Угробив остаток дня на преодоление невесть откуда ваявшегося леса, которого почему-то не было ни на одной из офицерских карт, заночевали прямо в поле. Сидевший у костра в карауле Митька Лунь долго забавлял напарника Пётра Родионова всяческими похабными россказнями, шуточками да прибаутками потом, сразу вдруг замолчав, помрачнел и, подняв погрустневшие глаза на Родионова, тихо признался:
– Боюся я, парень... Завтра в 6ой, наверно. Убьют меня в завтрашнем бою, чует моё сердце... Австрияка я как-то срубил, до сих пор глаза его помню, а надысь сон мне привиделся. Стоит будто бы австрияк энтот в речке нашей, Тузловке, и меня до себя кличет. А в речке не вода вовсе, а кровь!..
На следующей день в первой же атаке на Броды Митька Лунь наповал был срезан пулемётной очередью и, не приходя в сознание, умер на руках Родионова.
– Вещий, видать, сон ему был, – перекрестился по-раскольничьи двумя перстами, Родионов и, бережно опустив на траву холодеющую Митькину голову, вскочил на добытую под Волькой Галузийской венгерскую лошадь.
Подорунжий Белов охрип от крика, подгоняя мечущихся под пулемётным огнём казаков. С немецкой стороны гулко били орудия, хлеща картечью по густой лаве наступающей конницы. Наша артиллерия как всегда помалкивала: не было снарядов. Не доскакав каких-нибудь двухсот аршин до вражеских, изрыгающих огонь и смерть, орудийных позиций, поставленных на прямую наводку, казачья лава смешалась и, под меткими залпами германского боевого охранения, повернула назад. Фёдор каким-то внутренним слухом скорее почувствовал, чем услышал резкий, душераздирающий свист нагоняющего его неприятельского снаряда, резко рванул коня вправо, но было уже поздно. Близкий разрыв сбросил его на землю, острая боль в пояснице, как раскалён¬ной вязальной спицей, пронзила всё тело. Он потерял сознание.
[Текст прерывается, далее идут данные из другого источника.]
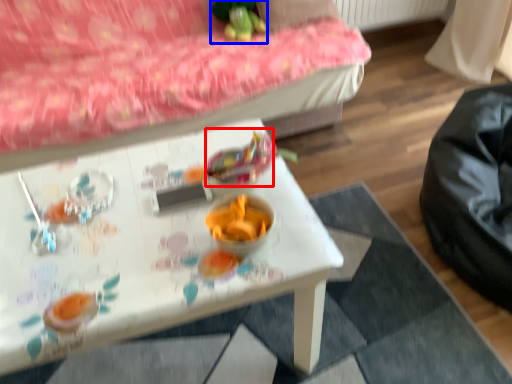 Question: Which object appears closest to the camera in this image, food (highlighted by a red box) or toy (highlighted by a blue box)?

Choices:
 (A) food
 (B) toy

Answer: (A) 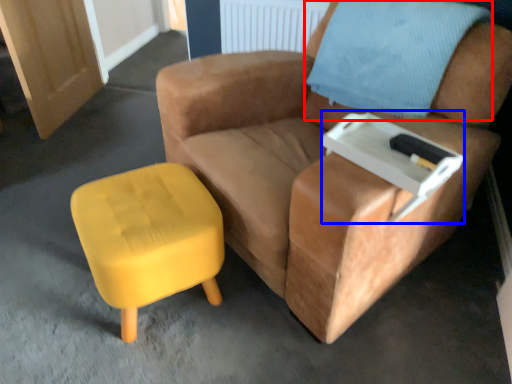 Question: Which point is closer to the camera, pillow (highlighted by a red box) or side table (highlighted by a blue box)?

Choices:
 (A) pillow
 (B) side table

Answer: (B) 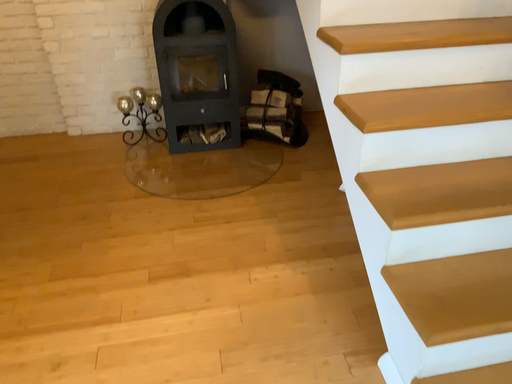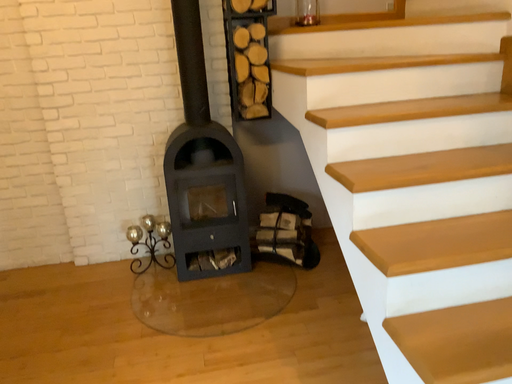 Question: How did the camera likely rotate when shooting the video?

Choices:
 (A) rotated upward
 (B) rotated downward

Answer: (A) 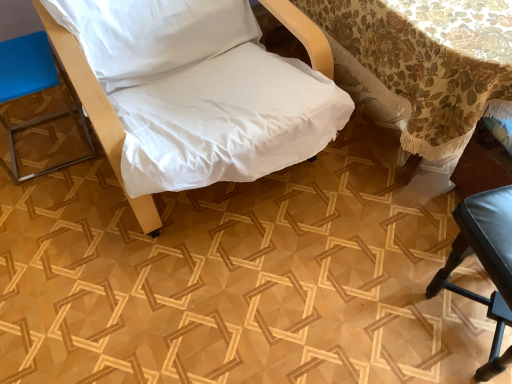 I want to click on floral lace tablecloth at upper right, so click(x=414, y=73).

What do you see at coordinates (414, 73) in the screenshot?
I see `floral lace tablecloth at upper right` at bounding box center [414, 73].

Image resolution: width=512 pixels, height=384 pixels. Describe the element at coordinates (482, 244) in the screenshot. I see `black leather chair at lower right, placed as the third furniture when sorted from left to right` at that location.

Find the location of a particular element. The width and height of the screenshot is (512, 384). black leather chair at lower right, which is the 1th furniture from right to left is located at coordinates (482, 244).

Locate an element on the screen. blue leather stool at left, the 1th furniture when ordered from left to right is located at coordinates (35, 92).

Locate an element on the screen. floral lace tablecloth at upper right is located at coordinates (414, 73).

From a real-world perspective, which is physically above, blue leather stool at left, marked as the third furniture in a right-to-left arrangement, or white fabric chair at center, which is counted as the second furniture, starting from the right?

From a 3D spatial view, white fabric chair at center, which is counted as the second furniture, starting from the right, is above.

Based on the photo, is blue leather stool at left, the 1th furniture when ordered from left to right, looking in the opposite direction of white fabric chair at center, which is counted as the second furniture, starting from the right?

No.

Where is `furniture that is the 2nd one when counting forward from the blue leather stool at left, marked as the third furniture in a right-to-left arrangement`? Image resolution: width=512 pixels, height=384 pixels. furniture that is the 2nd one when counting forward from the blue leather stool at left, marked as the third furniture in a right-to-left arrangement is located at coordinates (98, 112).

Would you consider blue leather stool at left, marked as the third furniture in a right-to-left arrangement, to be distant from white fabric chair at center, which is counted as the second furniture, starting from the right?

blue leather stool at left, marked as the third furniture in a right-to-left arrangement, is actually quite close to white fabric chair at center, which is counted as the second furniture, starting from the right.

Based on their sizes in the image, would you say white fabric chair at center, which is counted as the 2th furniture, starting from the left, is bigger or smaller than black leather chair at lower right, placed as the third furniture when sorted from left to right?

Clearly, white fabric chair at center, which is counted as the 2th furniture, starting from the left, is larger in size than black leather chair at lower right, placed as the third furniture when sorted from left to right.

Identify the location of furniture that is in front of the black leather chair at lower right, which is the 1th furniture from right to left. point(98,112).

From the image's perspective, is white fabric chair at center, which is counted as the second furniture, starting from the right, positioned above or below black leather chair at lower right, which is the 1th furniture from right to left?

Based on their image positions, white fabric chair at center, which is counted as the second furniture, starting from the right, is located above black leather chair at lower right, which is the 1th furniture from right to left.

Can you confirm if white fabric chair at center, which is counted as the 2th furniture, starting from the left, is wider than black leather chair at lower right, placed as the third furniture when sorted from left to right?

Yes, white fabric chair at center, which is counted as the 2th furniture, starting from the left, is wider than black leather chair at lower right, placed as the third furniture when sorted from left to right.

From the image's perspective, count 2nd furnitures downward from the white fabric chair at center, which is counted as the 2th furniture, starting from the left, and point to it. Please provide its 2D coordinates.

[(482, 244)]

Which point is more forward, [490,235] or [145,226]?

Positioned in front is point [490,235].

Can you tell me how much black leather chair at lower right, which is the 1th furniture from right to left, and white fabric chair at center, which is counted as the 2th furniture, starting from the left, differ in facing direction?

They differ by 11.4 degrees in their facing directions.

Could you tell me if black leather chair at lower right, placed as the third furniture when sorted from left to right, is turned towards white fabric chair at center, which is counted as the second furniture, starting from the right?

No, black leather chair at lower right, placed as the third furniture when sorted from left to right, is not aimed at white fabric chair at center, which is counted as the second furniture, starting from the right.

Can you confirm if white fabric chair at center, which is counted as the 2th furniture, starting from the left, is thinner than floral lace tablecloth at upper right?

Yes.

Is white fabric chair at center, which is counted as the second furniture, starting from the right, turned away from floral lace tablecloth at upper right?

No, floral lace tablecloth at upper right is not at the back of white fabric chair at center, which is counted as the second furniture, starting from the right.

Is white fabric chair at center, which is counted as the 2th furniture, starting from the left, bigger than floral lace tablecloth at upper right?

No.

Considering the relative positions of white fabric chair at center, which is counted as the 2th furniture, starting from the left, and floral lace tablecloth at upper right in the image provided, is white fabric chair at center, which is counted as the 2th furniture, starting from the left, in front of floral lace tablecloth at upper right?

Yes.

Is black leather chair at lower right, placed as the third furniture when sorted from left to right, inside floral lace tablecloth at upper right?

Actually, black leather chair at lower right, placed as the third furniture when sorted from left to right, is outside floral lace tablecloth at upper right.

Is point (354, 47) positioned in front of point (485, 246)?

No, (354, 47) is behind (485, 246).

Measure the distance between floral lace tablecloth at upper right and black leather chair at lower right, placed as the third furniture when sorted from left to right.

floral lace tablecloth at upper right and black leather chair at lower right, placed as the third furniture when sorted from left to right, are 14.51 inches apart.

From a real-world perspective, is floral lace tablecloth at upper right on top of black leather chair at lower right, placed as the third furniture when sorted from left to right?

Yes, from a real-world perspective, floral lace tablecloth at upper right is over black leather chair at lower right, placed as the third furniture when sorted from left to right

From the picture: Is black leather chair at lower right, placed as the third furniture when sorted from left to right, not close to blue leather stool at left, the 1th furniture when ordered from left to right?

Indeed, black leather chair at lower right, placed as the third furniture when sorted from left to right, is not near blue leather stool at left, the 1th furniture when ordered from left to right.

In terms of size, does black leather chair at lower right, which is the 1th furniture from right to left, appear bigger or smaller than blue leather stool at left, marked as the third furniture in a right-to-left arrangement?

Clearly, black leather chair at lower right, which is the 1th furniture from right to left, is larger in size than blue leather stool at left, marked as the third furniture in a right-to-left arrangement.

Is blue leather stool at left, the 1th furniture when ordered from left to right, surrounded by black leather chair at lower right, which is the 1th furniture from right to left?

That's incorrect, blue leather stool at left, the 1th furniture when ordered from left to right, is not inside black leather chair at lower right, which is the 1th furniture from right to left.

From the image's perspective, is black leather chair at lower right, which is the 1th furniture from right to left, on blue leather stool at left, marked as the third furniture in a right-to-left arrangement?

No, from the image's perspective, black leather chair at lower right, which is the 1th furniture from right to left, is not on top of blue leather stool at left, marked as the third furniture in a right-to-left arrangement.

Is black leather chair at lower right, placed as the third furniture when sorted from left to right, with floral lace tablecloth at upper right?

No.

Is black leather chair at lower right, placed as the third furniture when sorted from left to right, bigger than floral lace tablecloth at upper right?

Incorrect, black leather chair at lower right, placed as the third furniture when sorted from left to right, is not larger than floral lace tablecloth at upper right.

Which object is positioned more to the right, black leather chair at lower right, placed as the third furniture when sorted from left to right, or floral lace tablecloth at upper right?

black leather chair at lower right, placed as the third furniture when sorted from left to right.

Where is `the 2nd furniture behind the white fabric chair at center, which is counted as the second furniture, starting from the right, starting your count from the anchor`? This screenshot has height=384, width=512. the 2nd furniture behind the white fabric chair at center, which is counted as the second furniture, starting from the right, starting your count from the anchor is located at coordinates (35, 92).

Where is `furniture that is the 1st one when counting leftward from the black leather chair at lower right, placed as the third furniture when sorted from left to right`? Image resolution: width=512 pixels, height=384 pixels. furniture that is the 1st one when counting leftward from the black leather chair at lower right, placed as the third furniture when sorted from left to right is located at coordinates (98, 112).

Looking at the image, which one is located further to black leather chair at lower right, placed as the third furniture when sorted from left to right, white fabric chair at center, which is counted as the second furniture, starting from the right, or floral lace tablecloth at upper right?

Based on the image, white fabric chair at center, which is counted as the second furniture, starting from the right, appears to be further to black leather chair at lower right, placed as the third furniture when sorted from left to right.

Estimate the real-world distances between objects in this image. Which object is closer to blue leather stool at left, the 1th furniture when ordered from left to right, black leather chair at lower right, which is the 1th furniture from right to left, or floral lace tablecloth at upper right?

Among the two, floral lace tablecloth at upper right is located nearer to blue leather stool at left, the 1th furniture when ordered from left to right.

When comparing their distances from blue leather stool at left, the 1th furniture when ordered from left to right, does floral lace tablecloth at upper right or black leather chair at lower right, placed as the third furniture when sorted from left to right, seem further?

black leather chair at lower right, placed as the third furniture when sorted from left to right.

From the image, which object appears to be nearer to black leather chair at lower right, placed as the third furniture when sorted from left to right, white fabric chair at center, which is counted as the second furniture, starting from the right, or blue leather stool at left, marked as the third furniture in a right-to-left arrangement?

The object closer to black leather chair at lower right, placed as the third furniture when sorted from left to right, is white fabric chair at center, which is counted as the second furniture, starting from the right.

Considering their positions, is blue leather stool at left, marked as the third furniture in a right-to-left arrangement, positioned further to white fabric chair at center, which is counted as the 2th furniture, starting from the left, than black leather chair at lower right, placed as the third furniture when sorted from left to right?

black leather chair at lower right, placed as the third furniture when sorted from left to right, is positioned further to the anchor white fabric chair at center, which is counted as the 2th furniture, starting from the left.

From the picture: Looking at the image, which one is located closer to black leather chair at lower right, placed as the third furniture when sorted from left to right, floral lace tablecloth at upper right or blue leather stool at left, marked as the third furniture in a right-to-left arrangement?

Based on the image, floral lace tablecloth at upper right appears to be nearer to black leather chair at lower right, placed as the third furniture when sorted from left to right.

Looking at the image, which one is located closer to floral lace tablecloth at upper right, black leather chair at lower right, placed as the third furniture when sorted from left to right, or white fabric chair at center, which is counted as the 2th furniture, starting from the left?

Among the two, black leather chair at lower right, placed as the third furniture when sorted from left to right, is located nearer to floral lace tablecloth at upper right.

Which object lies nearer to the anchor point floral lace tablecloth at upper right, white fabric chair at center, which is counted as the second furniture, starting from the right, or black leather chair at lower right, which is the 1th furniture from right to left?

black leather chair at lower right, which is the 1th furniture from right to left, is closer to floral lace tablecloth at upper right.

Locate an element on the screen. table between white fabric chair at center, which is counted as the second furniture, starting from the right, and black leather chair at lower right, placed as the third furniture when sorted from left to right is located at coordinates (414, 73).

The height and width of the screenshot is (384, 512). Find the location of `furniture situated between blue leather stool at left, marked as the third furniture in a right-to-left arrangement, and floral lace tablecloth at upper right from left to right`. furniture situated between blue leather stool at left, marked as the third furniture in a right-to-left arrangement, and floral lace tablecloth at upper right from left to right is located at coordinates (98, 112).

Where is `furniture situated between blue leather stool at left, the 1th furniture when ordered from left to right, and black leather chair at lower right, which is the 1th furniture from right to left, from left to right`? furniture situated between blue leather stool at left, the 1th furniture when ordered from left to right, and black leather chair at lower right, which is the 1th furniture from right to left, from left to right is located at coordinates (98, 112).

Identify the location of table between blue leather stool at left, the 1th furniture when ordered from left to right, and black leather chair at lower right, placed as the third furniture when sorted from left to right. The image size is (512, 384). (414, 73).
Сёмка Топорков с подвернувшимся под руку калмыком Каляевым подняли бесчувственного Фёдора и, кое-как уложив поперёк седла на Сёмкиного жеребца, осторожно повезли прочь из опасного места.
Громов пришёл в себя только в санитарной двуколке, где ему наспех перевязали залитый кровью бок. В прифронтовом лазарете, дожидаясь операции, он увидел вахмистра Миронова, разгуливавшего в наброшенной на плечи шинели возле хирургической палатки. Тот очень обрадовался встрече с однополчанином, не отходил от Фёдора ни на шаг и терпеливо дожидался у входа в палатку, пока, забрызганный кровью, как мясник, хирург выковыривал из Федькиного молодого тела зазубренные осколки немецкого снаряда. Рана оказалась не тяжёлой, можно сказать, поверхностной, и Громова в тыл отправлять не стали. Вечером он уже лежал в палатке легкораненых и выздоравливающих на соседней с вахмистром Мироновым койке, которую освободил выписавшийся перед тем из лазарета пехотинец. Фёдор рассказал вахмистру о встрече с его младшим братом.
– Правда! – чуть не вскрикнул от восторга Миронов. – Живой, говоришь? Молодчина!.. Мишка это. Я как на действительную перед войной уходил, он ещё под себя мочился, а теперь гляди ты – казак! Время летит, Громов, не успеваешь оглянуться. Как птица-тройка с горы.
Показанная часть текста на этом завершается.